What’s very different with the Obamacare train wreck is that we’re no longer talking about distant abstractions. This time around, virtually every American is already experiencing, or will soon experience, the concrete consequences—up close and personal. Every American has his or her own health to worry about. That involves processing specific doctors’ and hospital bills. It involves health insurance, and highly specific insurance policies. It involves co-pays, rate increases, canceled policies, higher deductibles.
It’s the very specificity of all those factors that makes the current crisis different from what has gone before. It’s easy to forget what happened at Benghazi; most of us had never heard of it before the attack. The sneaky IRS subterfuge, illegal and shameful as it was, fades into the background.
But when those monthly bills keep coming, they serve as never-ending reminders that Obamacare was a tricky ruse. This one just doesn’t sink into the sunset. When you find that Uncle Sam, for all Obama’s promises, has indeed forced you to shift to another doctor, you’re not inclined simply to say, “Well, I don’t understand it, but I guess it will all be OK.”
That’s what Obama and his fellow sponsors of this terrible measure face now—a constant drumbeat of anger while millions of Americans are reminded incessantly how they were deceived and duped into inferior coverage and care at significantly heightened costs. It won’t just go away.
None of this will require the active opposition of Obamacare’s opponents. We’re talking instead about a built-in drip-drip-drip of Chinese water torture that, by its very nature, won’t let the issue go away. Every day, every week, every month of every year, millions of frustrated citizens will be reminded a few more times of what a bum deal they’ve inherited.
And don’t think for a minute that Obamacare’s website is its main problem. What’s dawning on folks around the country is that the plan itself is terribly flawed—that the federal effort to control the healthcare decisions of millions of people just isn’t smart or able enough to carry off such an assignment.
All of which is why voters in Virginia started running scared in the early November gubernatorial election, almost defying the polls that had ignored the effect of Obamacare on that race. It’s also why Democratic officeholders across the nation have been begging Obama to do something to reassure voters that this isn’t as bad as everyone says.

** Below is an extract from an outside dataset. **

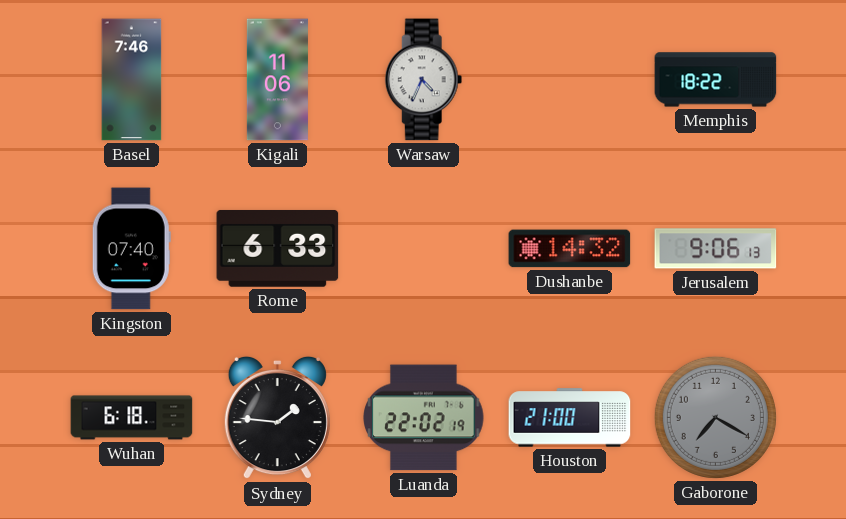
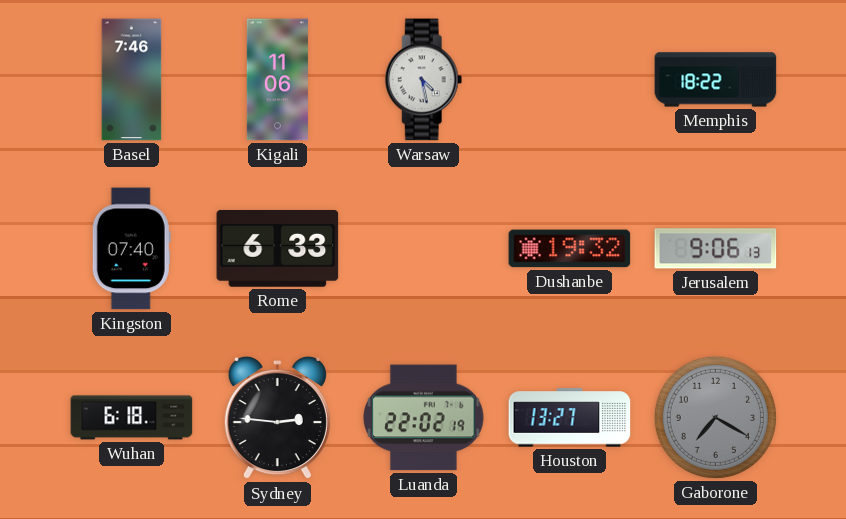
Warsaw: 4:34 -> 4:28
Dushanbe: 14:32 -> 19:32
Sydney: 1:46 -> 2:46
Houston: 21:00 -> 13:27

It is that bad, though—and maybe even worse. “Try really hard for the next 60 seconds,” the old psychological game challenged us, “not to think about pink elephants.” The Obama team has a much harder assignment: “Try really hard,” they’re telling us, “not to think about the coverage, the co-pays, and the doctor you used to have. Try not to think about the president’s repeated reassurances that if you liked what you had before, “you can keep it. Period.”
Try really hard, for the next 60 seconds, not to think about that.